Troppo indipendenti, riservati e forse troppo belli per essere "migliorati", i gatti hanno mantenuto per secoli un generico aspetto... da gatto.
Solo negli ultimi decenni l’uomo ha iniziato a selezionare razze pregiate.

Il gatto comune rimane però il più diffuso nel mondo, e mantiene intatto tutto il fascino felino!

L’ORIGINE DEL GATTO
Il gatto comune è il diretto discendente dei primi mici addomesticati. Altro che pedigree: il suo albero genealogico affonda le proprie radici nella storia dell’uomo!
Secondo recenti studi, discende da Felis silvestris, il gatto selvatico. Questo felino tigrato, timido e schivo, vive ancora in natura, in un vastissimo areale, che si estende dalla Scozia all'Africa, fino all'Asia.

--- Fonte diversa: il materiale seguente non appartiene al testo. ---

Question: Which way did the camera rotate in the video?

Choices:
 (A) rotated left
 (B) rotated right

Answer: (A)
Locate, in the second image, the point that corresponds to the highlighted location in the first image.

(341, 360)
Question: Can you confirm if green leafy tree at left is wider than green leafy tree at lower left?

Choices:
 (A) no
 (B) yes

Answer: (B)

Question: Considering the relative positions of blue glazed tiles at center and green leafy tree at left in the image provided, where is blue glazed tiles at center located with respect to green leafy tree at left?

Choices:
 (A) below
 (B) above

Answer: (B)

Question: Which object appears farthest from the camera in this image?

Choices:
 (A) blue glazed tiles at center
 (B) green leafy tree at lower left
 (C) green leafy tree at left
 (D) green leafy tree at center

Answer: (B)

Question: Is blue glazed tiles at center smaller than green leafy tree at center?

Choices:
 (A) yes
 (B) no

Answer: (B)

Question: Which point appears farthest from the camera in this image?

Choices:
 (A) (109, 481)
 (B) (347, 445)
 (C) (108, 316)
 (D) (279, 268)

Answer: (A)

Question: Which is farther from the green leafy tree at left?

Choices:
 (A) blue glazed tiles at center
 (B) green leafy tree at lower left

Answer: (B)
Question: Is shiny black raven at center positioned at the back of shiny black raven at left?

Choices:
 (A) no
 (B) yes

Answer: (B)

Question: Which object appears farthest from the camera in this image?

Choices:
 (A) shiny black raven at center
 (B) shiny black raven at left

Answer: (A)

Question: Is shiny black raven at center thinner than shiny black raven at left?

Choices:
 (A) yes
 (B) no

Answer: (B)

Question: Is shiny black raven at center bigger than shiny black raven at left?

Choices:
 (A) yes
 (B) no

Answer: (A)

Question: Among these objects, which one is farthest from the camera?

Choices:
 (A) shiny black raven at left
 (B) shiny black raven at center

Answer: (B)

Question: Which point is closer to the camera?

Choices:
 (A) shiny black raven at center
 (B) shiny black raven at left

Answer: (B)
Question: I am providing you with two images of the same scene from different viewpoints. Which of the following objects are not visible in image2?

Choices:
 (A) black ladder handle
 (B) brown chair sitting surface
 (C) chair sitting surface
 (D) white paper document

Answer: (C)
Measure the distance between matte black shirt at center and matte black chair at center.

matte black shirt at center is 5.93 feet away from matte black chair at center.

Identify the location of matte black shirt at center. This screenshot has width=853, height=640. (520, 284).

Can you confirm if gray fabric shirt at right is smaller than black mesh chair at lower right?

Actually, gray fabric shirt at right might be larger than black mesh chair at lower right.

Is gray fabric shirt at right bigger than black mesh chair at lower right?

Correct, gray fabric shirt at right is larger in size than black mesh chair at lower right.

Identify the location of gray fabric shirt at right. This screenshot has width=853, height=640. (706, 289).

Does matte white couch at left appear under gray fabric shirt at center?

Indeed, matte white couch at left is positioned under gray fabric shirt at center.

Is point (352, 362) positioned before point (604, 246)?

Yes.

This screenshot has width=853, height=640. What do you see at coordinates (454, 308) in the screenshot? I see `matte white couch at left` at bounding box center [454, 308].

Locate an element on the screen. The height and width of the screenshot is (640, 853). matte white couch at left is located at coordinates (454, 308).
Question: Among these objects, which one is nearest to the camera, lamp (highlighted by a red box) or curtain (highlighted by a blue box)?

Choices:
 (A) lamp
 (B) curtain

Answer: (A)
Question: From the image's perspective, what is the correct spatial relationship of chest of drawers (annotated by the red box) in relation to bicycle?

Tra le diverse sottospecie di Felis silvestris conosciute, il più probabile candidato sarebbe il gatto selvatico africano, Felis silvestris lybica. Le prime testimonianze certe di gatti ammansiti e addomesticati risalgono infatti all'Antico Egitto, nell'area di distribuzione di questa sottospecie, che è anche la più mansueta e la meno diffidente, più adattabile quindi a vivere a contatto degli insediamenti umani.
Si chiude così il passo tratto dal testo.